EXHIBIT 5.1


                                                      VINSON & ELKINS L.L.P.
                                                      2300 FIRST CITY TOWER
                                                      1001 FANNIN STREET
                                                      HOUSTON, TEXAS  77002-6760
                                                      TELEPHONE (713) 758-2222
                                                      FAX (713) 758-2346
                                                      www.velaw.com

October 3, 2002



Enterprise Products Partners L.P.
Enterprise Products Operating L.P.
2727 N. Loop West
Houston, Texas 77008

Ladies and Gentlemen:


         We have acted as counsel to Enterprise Products Partners L.P., a
Delaware limited partnership (the "Partnership"), and its 99% owned Delaware
subsidiary, Enterprise Products Operating L.P., (the "Operating Partnership"),
in connection with the offer and sale by the Partnership of up to 11,270,000
common units representing limited partner interests in the Partnership (the
"Common Units"). We have participated in the preparation of the Partnership's
registration statement on Form S-3 (No.: 333-56082) filed on February 23, 2001
by the Partnership with the Securities and Exchange Commission (the
"Commission") under the Securities Act of 1933, as amended (the "Securities
Act"), and Amendment No. 1 thereto filed with the Commission on March 23, 2001,
and declared effective by the Commission on March 27, 2001 (the "Registration
Statement"). A prospectus supplement dated October 2, 2002 (the "Prospectus"),
which together with the prospectus filed with the Registration Statement shall
constitute part of the Prospectus, has been filed pursuant to Rule 424(b)
promulgated under the Securities Act. Capitalized terms not defined herein shall
have the meanings ascribed to them in the Underwriting Agreement dated October
2, 2002 relating to the offer and sale of the Common Units.

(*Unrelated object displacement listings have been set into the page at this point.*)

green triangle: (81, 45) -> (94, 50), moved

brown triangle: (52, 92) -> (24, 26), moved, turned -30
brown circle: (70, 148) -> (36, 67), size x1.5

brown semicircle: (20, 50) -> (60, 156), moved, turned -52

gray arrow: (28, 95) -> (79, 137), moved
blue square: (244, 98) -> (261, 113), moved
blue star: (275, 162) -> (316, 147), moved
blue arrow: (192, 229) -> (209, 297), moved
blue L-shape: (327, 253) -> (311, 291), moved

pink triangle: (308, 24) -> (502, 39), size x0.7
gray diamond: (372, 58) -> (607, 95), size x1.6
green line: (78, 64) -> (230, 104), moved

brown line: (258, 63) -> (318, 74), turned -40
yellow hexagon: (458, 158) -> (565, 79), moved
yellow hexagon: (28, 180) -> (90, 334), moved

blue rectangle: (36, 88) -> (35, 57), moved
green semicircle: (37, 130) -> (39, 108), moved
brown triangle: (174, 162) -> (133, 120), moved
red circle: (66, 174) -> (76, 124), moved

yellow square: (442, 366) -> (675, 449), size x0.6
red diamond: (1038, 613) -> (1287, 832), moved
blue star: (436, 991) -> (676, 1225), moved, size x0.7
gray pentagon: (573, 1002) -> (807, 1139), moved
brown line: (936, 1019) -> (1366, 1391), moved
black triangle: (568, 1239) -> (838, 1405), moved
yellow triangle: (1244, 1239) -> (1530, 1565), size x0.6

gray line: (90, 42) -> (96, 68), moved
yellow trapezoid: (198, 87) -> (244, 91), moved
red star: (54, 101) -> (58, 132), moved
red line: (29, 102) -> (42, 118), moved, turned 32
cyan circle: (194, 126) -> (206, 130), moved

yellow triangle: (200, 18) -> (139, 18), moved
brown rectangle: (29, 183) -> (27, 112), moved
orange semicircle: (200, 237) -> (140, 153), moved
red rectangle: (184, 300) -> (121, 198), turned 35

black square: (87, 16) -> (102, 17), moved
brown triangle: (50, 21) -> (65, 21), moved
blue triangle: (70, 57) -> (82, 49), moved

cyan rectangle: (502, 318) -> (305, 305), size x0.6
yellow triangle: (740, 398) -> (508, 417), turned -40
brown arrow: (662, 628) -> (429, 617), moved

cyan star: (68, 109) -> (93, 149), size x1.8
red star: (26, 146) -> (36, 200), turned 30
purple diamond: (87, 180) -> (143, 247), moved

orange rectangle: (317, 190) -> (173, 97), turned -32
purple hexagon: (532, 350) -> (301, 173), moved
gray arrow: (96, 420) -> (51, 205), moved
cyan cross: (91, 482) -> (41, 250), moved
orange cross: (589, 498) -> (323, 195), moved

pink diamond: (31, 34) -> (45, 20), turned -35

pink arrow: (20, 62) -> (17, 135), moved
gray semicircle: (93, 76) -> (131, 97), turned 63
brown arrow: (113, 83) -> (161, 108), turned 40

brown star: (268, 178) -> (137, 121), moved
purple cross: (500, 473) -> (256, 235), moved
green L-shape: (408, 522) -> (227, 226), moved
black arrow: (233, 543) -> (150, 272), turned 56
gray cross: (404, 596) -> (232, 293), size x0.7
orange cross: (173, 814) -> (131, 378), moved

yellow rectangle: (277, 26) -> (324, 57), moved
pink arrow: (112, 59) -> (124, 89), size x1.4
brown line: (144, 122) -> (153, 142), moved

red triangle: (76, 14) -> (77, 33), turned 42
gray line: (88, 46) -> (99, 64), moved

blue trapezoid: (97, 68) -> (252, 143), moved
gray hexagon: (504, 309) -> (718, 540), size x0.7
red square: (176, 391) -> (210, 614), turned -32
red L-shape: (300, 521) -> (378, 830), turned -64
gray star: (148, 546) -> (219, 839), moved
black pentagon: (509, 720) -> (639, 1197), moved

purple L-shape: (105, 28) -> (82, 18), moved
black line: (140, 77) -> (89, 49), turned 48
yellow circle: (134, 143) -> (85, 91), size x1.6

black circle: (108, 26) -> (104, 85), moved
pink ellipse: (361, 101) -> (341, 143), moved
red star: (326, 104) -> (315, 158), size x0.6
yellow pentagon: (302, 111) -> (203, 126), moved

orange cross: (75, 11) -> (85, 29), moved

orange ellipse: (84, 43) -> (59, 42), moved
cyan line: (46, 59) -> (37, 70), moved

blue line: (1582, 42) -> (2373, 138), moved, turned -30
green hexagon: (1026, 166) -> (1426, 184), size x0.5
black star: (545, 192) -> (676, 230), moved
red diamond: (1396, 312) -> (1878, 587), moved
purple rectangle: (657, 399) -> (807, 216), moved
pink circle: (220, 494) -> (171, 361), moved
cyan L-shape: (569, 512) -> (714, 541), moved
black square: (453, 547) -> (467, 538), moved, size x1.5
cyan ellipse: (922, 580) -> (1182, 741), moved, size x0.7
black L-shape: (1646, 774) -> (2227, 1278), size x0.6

         In rendering the opinion set forth below, we have examined and relied
upon (i) the Registration Statement, including the Prospectus; (ii) the Third
Amended and Restated Agreement of Limited Partnership of the Partnership dated
May 15, 2002, (iii) the Amended and Restated Agreement of Limited Partnership of
the Operating Partnership, and (iv) such certificates, statutes and other
instruments and documents as we consider appropriate for purposes of the opinion
hereafter expressed. As the basis for the opinion hereinafter expressed, we
examined such statutes, including the Delaware Uniform Revised Limited
Partnership Act, corporate records and documents, certificates of corporate and
public officials, and other instruments and documents as we deemed necessary or
advisable for the purposes of this opinion.

         In connection with this opinion, we have assumed that all common units
will be issued and sold in the manner described in the Prospectus and in
accordance with the terms of the Underwriting Agreement.

Page 2
October 3, 2002


         Based upon and subject to the foregoing, we are of the opinion that
when the Common Units have been issued and delivered in accordance with the
terms of the Underwriting Agreement, then the Common Units will be validly
issued, fully paid and non-assessable.

         We hereby consent to the references to this firm under the caption
"Legal Matters" in the Prospectus and to the filing of this opinion as an
exhibit to the Registration Statement or a Current Report on Form 8-K. By giving
such consent, we do not admit that we are within the category of persons whose
consent is required under Section 7 of the Securities Act or the rules and
regulations of the Commission issued thereunder.

                                     Very truly yours,



                                     /s/ VINSON & ELKINS L.L.P.
                                     --------------------------
                                         Vinson & Elkins L.L.P.